> _INSTRUCTIONS FOR THE TASK_: Among the lines of the listing below, retype exactly those from the one containing "korzystania z ich usług." through the one containing "можливості втрачаються. Та", both included. Do not include pictures.

[DATA FOR THIS EXERCISE Boundary: Start]

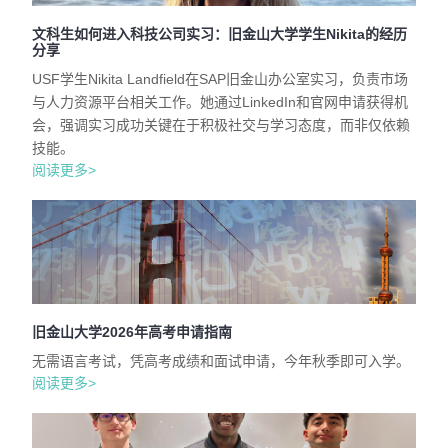
文科生如何进入科技公司实习：旧金山大学学生Nikita的经历
分享
USF学生Nikita Landfield在SAP旧金山办公室实习，负责市场
与人力资源平台相关工作。她通过LinkedIn和官网申请获得机
会，强调实习成功关键在于积极社交与学习态度，而非仅依赖
技能。
阅读更多>
旧金山大学2026年高考申请指南
无需语言考试，凭高考成绩和面试申请，今年秋季即可入学。
阅读更多>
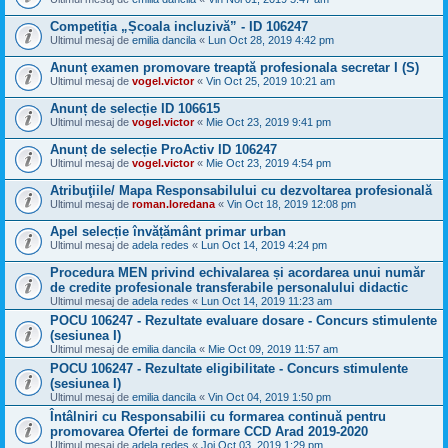
Competiția „Școala incluzivă” - ID 106247
Ultimul mesaj de
emilia dancila
«
Lun Oct 28, 2019 4:42 pm
Anunț examen promovare treaptă profesionala secretar I (S)
Ultimul mesaj de
vogel.victor
«
Vin Oct 25, 2019 10:21 am
Anunț de selecție ID 106615
Ultimul mesaj de
vogel.victor
«
Mie Oct 23, 2019 9:41 pm
Anunț de selecție ProActiv ID 106247
Ultimul mesaj de
vogel.victor
«
Mie Oct 23, 2019 4:54 pm
Atribuţiile/ Mapa Responsabilului cu dezvoltarea profesională
Ultimul mesaj de
roman.loredana
«
Vin Oct 18, 2019 12:08 pm
Apel selecție învățământ primar urban
Ultimul mesaj de
adela redes
«
Lun Oct 14, 2019 4:24 pm
Procedura MEN privind echivalarea și acordarea unui număr
de credite profesionale transferabile personalului didactic
Ultimul mesaj de
adela redes
«
Lun Oct 14, 2019 11:23 am
POCU 106247 - Rezultate evaluare dosare - Concurs stimulente
(sesiunea I)
Ultimul mesaj de
emilia dancila
«
Mie Oct 09, 2019 11:57 am
POCU 106247 - Rezultate eligibilitate - Concurs stimulente
(sesiunea I)
Ultimul mesaj de
emilia dancila
«
Vin Oct 04, 2019 1:50 pm
Întâlniri cu Responsabilii cu formarea continuă pentru
promovarea Ofertei de formare CCD Arad 2019-2020
Ultimul mesaj de
adela redes
«
Joi Oct 03, 2019 1:29 pm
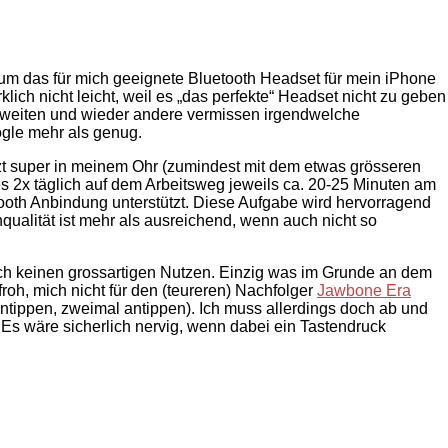
 um das für mich geeignete Bluetooth Headset für mein iPhone
irklich nicht leicht, weil es „das perfekte“ Headset nicht zu geben
ichweiten und wieder andere vermissen irgendwelche
ogle mehr als genug.
tzt super in meinem Ohr (zumindest mit dem etwas grösseren
e es 2x täglich auf dem Arbeitsweg jeweils ca. 20-25 Minuten am
ooth Anbindung unterstützt. Diese Aufgabe wird hervorragend
hqualität ist mehr als ausreichend, wenn auch nicht so
auch keinen grossartigen Nutzen. Einzig was im Grunde an dem
froh, mich nicht für den (teureren) Nachfolger
Jawbone Era
 antippen, zweimal antippen). Ich muss allerdings doch ab und
Es wäre sicherlich nervig, wenn dabei ein Tastendruck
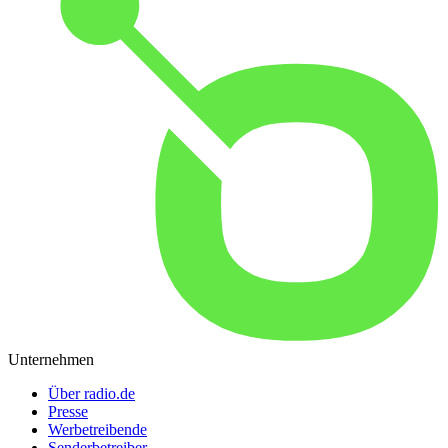
Unternehmen
Über radio.de
Presse
Werbetreibende
Senderbetreiber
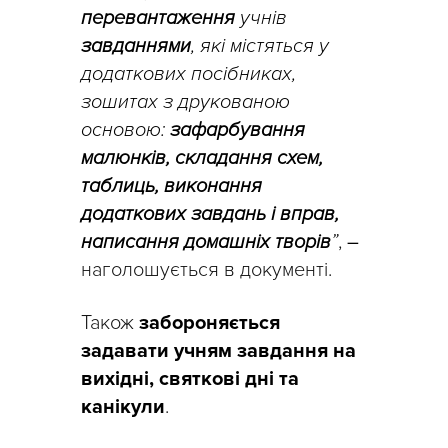
перевантаження
учнів
завданнями
, які містяться у
додаткових посібниках,
зошитах з друкованою
основою:
зафарбування
малюнків, складання схем,
таблиць, виконання
додаткових завдань і вправ,
написання домашніх творів
”
,
–
наголошується в документі.
Також
забороняється
задавати учням завдання на
вихідні, святкові дні та
канікули
.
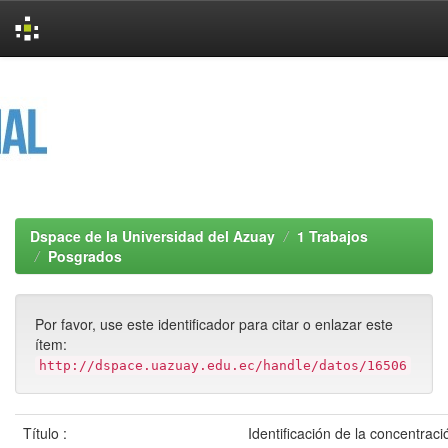
Skip
navigation
Dspace de la Universidad del Azuay
1 Trabajos
Posgrados
Por favor, use este identificador para citar o enlazar este
ítem:
http://dspace.uazuay.edu.ec/handle/datos/16506
Título :
Identificación de la concentrac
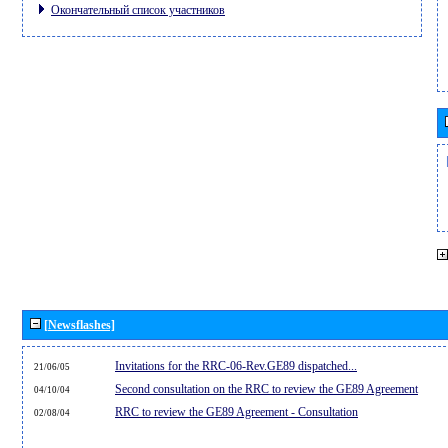
Окончательный список участников
[Newsflashes]
Invitations for the RRC-06-Rev.GE89 dispatched...
21/06/05
Second consultation on the RRC to review the GE89 Agreement
04/10/04
RRC to review the GE89 Agreement - Consultation
02/08/04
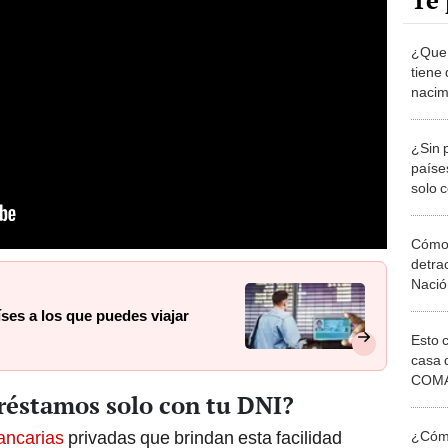
Te 
¿Que t
tiene
nacim
respu
¿Sin 
paíse
solo 
Cómo 
detra
Nació
ses a los que puedes viajar
Esto 
casa 
COMA
réstamos solo con tu DNI?
otros 
NOR
ancarias
privadas que brindan esta facilidad
¿Cómo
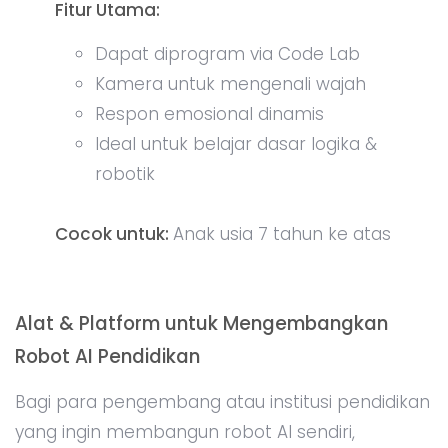
Fitur Utama:
Dapat diprogram via Code Lab
Kamera untuk mengenali wajah
Respon emosional dinamis
Ideal untuk belajar dasar logika &
robotik
Cocok untuk:
Anak usia 7 tahun ke atas
Alat & Platform untuk Mengembangkan
Robot AI Pendidikan
Bagi para pengembang atau institusi pendidikan
yang ingin membangun robot AI sendiri,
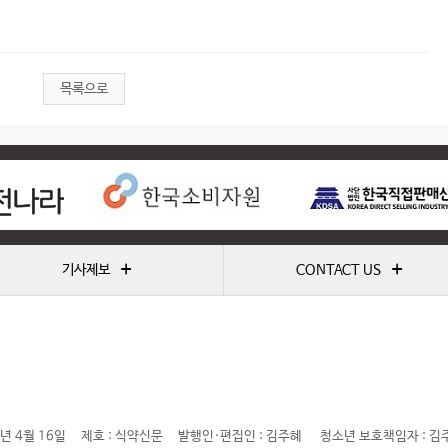
목록으로
+
+
기사제보
CONTACT US
년 4월 16일
제호 : 식약신문
발행인·편집인 : 김주혜
청소년 보호책임자 : 김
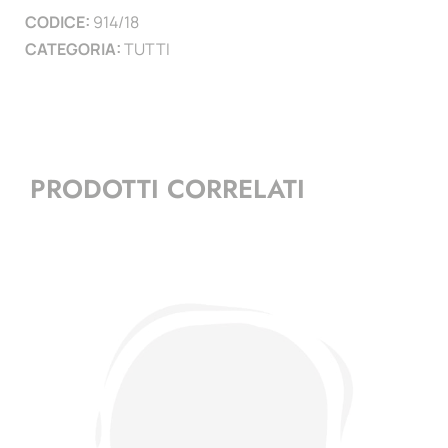
CODICE:
914/18
)
CATEGORIA:
TUTTI
quantità
PRODOTTI CORRELATI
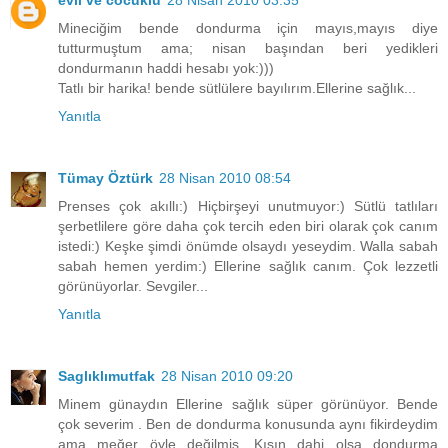
evli ve cocuklu
28 Nisan 2010 03:35
Mineciğim bende dondurma için mayıs,mayıs diye
tutturmuştum ama; nisan başından beri yedikleri
dondurmanın haddi hesabı yok:)))
Tatlı bir harika! bende sütlülere bayılırım.Ellerine sağlık...
Yanıtla
Tümay Öztürk
28 Nisan 2010 08:54
Prenses çok akıllı:) Hiçbirşeyi unutmuyor:) Sütlü tatlıları
şerbetlilere göre daha çok tercih eden biri olarak çok canım
istedi:) Keşke şimdi önümde olsaydı yeseydim. Walla sabah
sabah hemen yerdim:) Ellerine sağlık canım. Çok lezzetli
görünüyorlar. Sevgiler...
Yanıtla
Saglıklımutfak
28 Nisan 2010 09:20
Minem günaydın Ellerine sağlık süper görünüyor. Bende
çok severim . Ben de dondurma konusunda aynı fikirdeydim
ama meğer öyle değilmiş. Kışın dahi olsa dondurma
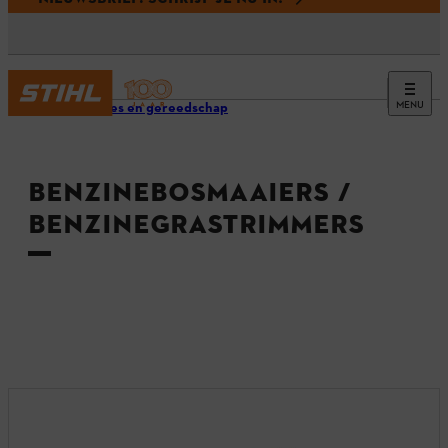
MENU
Machines en gereedschap
BENZINEBOSMAAIERS /
BENZINEGRASTRIMMERS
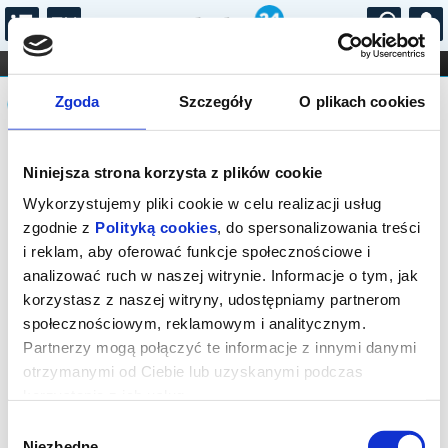
...
KONCERTY
KINO
TEATR
KABARET I
Komunikat
FILHARMONIA
OPERA I BALET
Zgoda
Szczegóły
O plikach cookies
STAND-UP
DLA DZIECI
ONLINE
KARNETY
Sprzedaż biletów on-line na wydarzenie
Niniejsza strona korzysta z plików cookie
została zakończona.
Wykorzystujemy pliki cookie w celu realizacji usług
zgodnie z
Polityką cookies
, do spersonalizowania treści
i reklam, aby oferować funkcje społecznościowe i
analizować ruch w naszej witrynie. Informacje o tym, jak
korzystasz z naszej witryny, udostępniamy partnerom
społecznościowym, reklamowym i analitycznym.
Partnerzy mogą połączyć te informacje z innymi danymi
otrzymanymi od Ciebie lub uzyskanymi podczas
korzystania z ich usług.
Wybór
Niezbędne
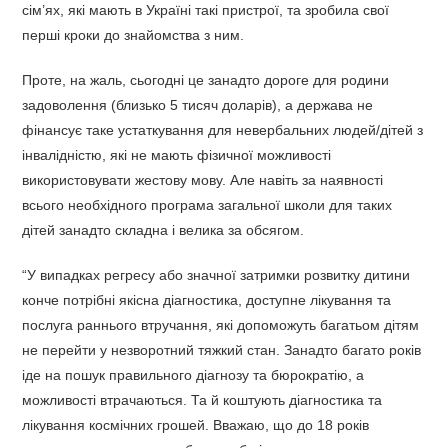
сім’ях, які мають в Україні такі пристрої, та зробила свої
перші кроки до знайомства з ним.
Проте, на жаль, сьогодні це занадто дороге для родини
задоволення (близько 5 тисяч доларів), а держава не
фінансує таке устаткування для невербальних людей/дітей з
інвалідністю, які не мають фізичної можливості
використовувати жестову мову. Але навіть за наявності
всього необхідного програма загальної школи для таких
дітей занадто складна і велика за обсягом.
“У випадках регресу або значної затримки розвитку дитини
конче потрібні якісна діагностика, доступне лікування та
послуга раннього втручання, які допоможуть багатьом дітям
не перейти у незворотний тяжкий стан. Занадто багато років
іде на пошук правильного діагнозу та бюрократію, а
можливості втрачаються. Та й коштують діагностика та
лікування космічних грошей. Вважаю, що до 18 років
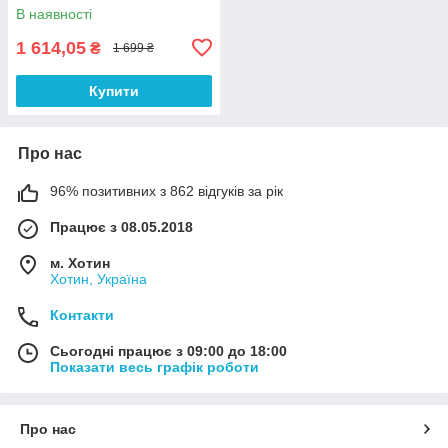
Konnwei KW510 (12V 5А, 4-
В наявності
100Ah)
1 614,05
₴
1 699 ₴
Купити
Про нас
96% позитивних з 862 відгуків за рік
Працює з 08.05.2018
м. Хотин
Хотин, Україна
Контакти
Сьогодні працює з 09:00 до 18:00
Показати весь графік роботи
Про нас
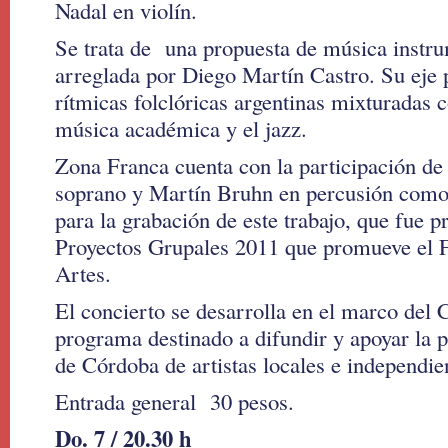
Nadal en violín.
Se trata de una propuesta de música instr
arreglada por Diego Martín Castro. Su eje pr
rítmicas folclóricas argentinas mixturadas 
música académica y el jazz.
Zona Franca cuenta con la participación de 
soprano y Martín Bruhn en percusión como 
para la grabación de este trabajo, que fue 
Proyectos Grupales 2011 que promueve el F
Artes.
El concierto se desarrolla en el marco del 
programa destinado a difundir y apoyar la 
de Córdoba de artistas locales e independie
Entrada general 30 pesos.
Do. 7 / 20.30 h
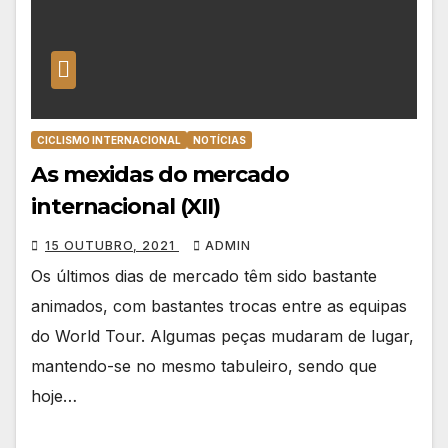
CICLISMO INTERNACIONAL
NOTÍCIAS
As mexidas do mercado
internacional (XII)
15 OUTUBRO, 2021
ADMIN
Os últimos dias de mercado têm sido bastante
animados, com bastantes trocas entre as equipas
do World Tour. Algumas peças mudaram de lugar,
mantendo-se no mesmo tabuleiro, sendo que
hoje…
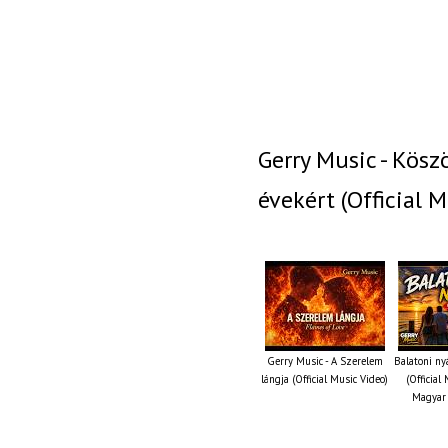
Gerry Music - Kösz
évekért (Official M
Gerry Music - A Szerelem
Balatoni ny
lángja (Official Music Video)
(Official
Magyar 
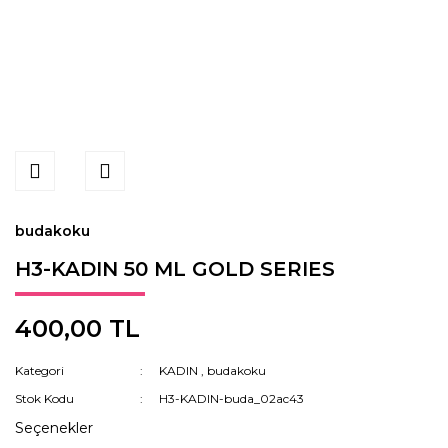
budakoku
H3-KADIN 50 ML GOLD SERIES
400,00 TL
Kategori
KADIN
,
budakoku
Stok Kodu
H3-KADIN-buda_02ac43
Seçenekler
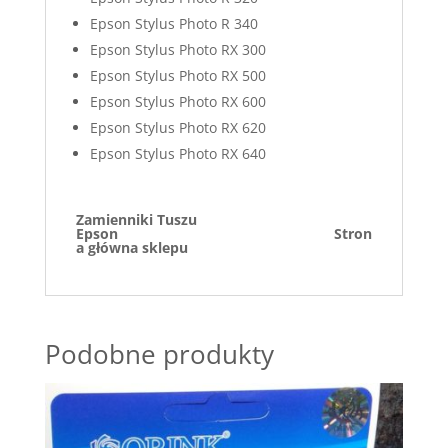
Epson Stylus Photo R 340
Epson Stylus Photo RX 300
Epson Stylus Photo RX 500
Epson Stylus Photo RX 600
Epson Stylus Photo RX 620
Epson Stylus Photo RX 640
Zamienniki Tuszu
Epson
Stron
a główna sklepu
Podobne produkty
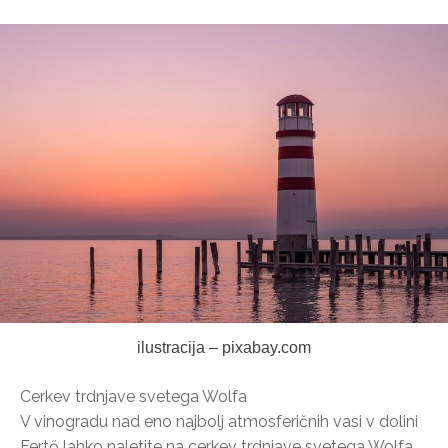
ilustracija – pixabay.com
Cerkev trdnjave svetega Wolfa
V vinogradu nad eno najbolj atmosferičnih vasi v dolini
Fertő lahko naletite na cerkev trdnjave svetega Wolfa,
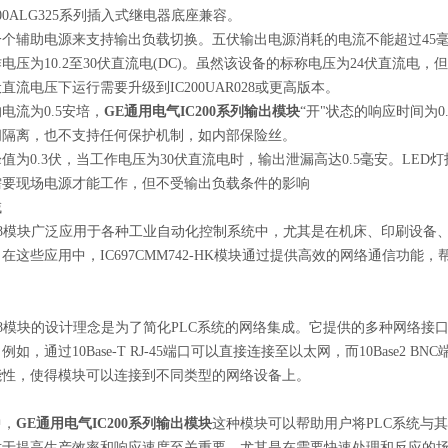
00ALG325系列插入式继电器底座兼容。
个辅助电源来支持输出负载切换。五伏输出电源消耗的电流不能超过45
电压为10.2至30伏直流电(DC)。虽然该设备的标称电压为24伏直流电，
伏直流电压下运行需要升级到
IC200UAR028
或更高版本。
电流为0.5安培，
GE通用电气IC200系列输出模块
“开"状态的响应时间为0
间隔离，也不支持任何保护机制，如内部保险丝。
值为0.3伏，当工作电压为30伏直流电时，输出泄漏高达0.5毫安。LED
需要现场电源才能工作，但不受输出负载条件的影响
域
8
模块广泛应用于各种工业自动化控制系统中，尤其是在机床、印刷设备
在这些应用中，IC697CMM742-HK模块通过提供高效的网络通信功
8
模块的设计理念是为了简化PLC系统的网络集成。它提供的多种网络接
如，通过10Base-T RJ-45端口可以直接连接至以太网，而10Base2
能性，使得模块可以连接到不同类型的网络设备上。
中，
GE通用电气IC200系列输出模块
这种模块可以帮助用户将PLC系统与
对于提高生产效率和响应速度至关重要，尤其是在需要快速处理和反应的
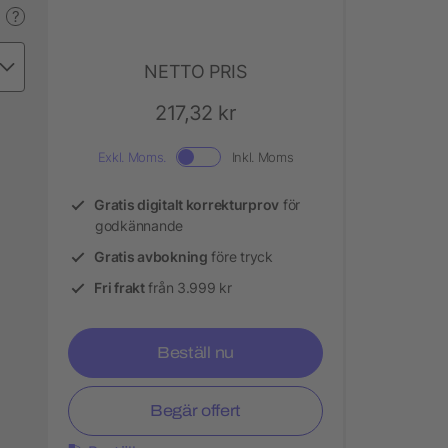
?
NETTO PRIS
217,32 kr
Exkl. Moms.
Inkl. Moms
Gratis digitalt korrekturprov
för
godkännande
Gratis avbokning
före tryck
Fri frakt
från 3.999 kr
Beställ nu
Begär offert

[DATA FOR THIS EXERCISE Boundary: End]

> _RESPONSE FOR THIS EXERCISE_:
korzystania z ich usług.
Wybór
Niezbędne
сім’ях, які мають в Україні такі пристрої, та зробила свої
перші кроки до знайомства з ним.
Проте, на жаль, сьогодні це занадто дороге для родини
задоволення (близько 5 тисяч доларів), а держава не
фінансує таке устаткування для невербальних людей/дітей з
інвалідністю, які не мають фізичної можливості
використовувати жестову мову. Але навіть за наявності
всього необхідного програма загальної школи для таких
дітей занадто складна і велика за обсягом.
“У випадках регресу або значної затримки розвитку дитини
конче потрібні якісна діагностика, доступне лікування та
послуга раннього втручання, які допоможуть багатьом дітям
не перейти у незворотний тяжкий стан. Занадто багато років
іде на пошук правильного діагнозу та бюрократію, а
можливості втрачаються. Та й коштують діагностика та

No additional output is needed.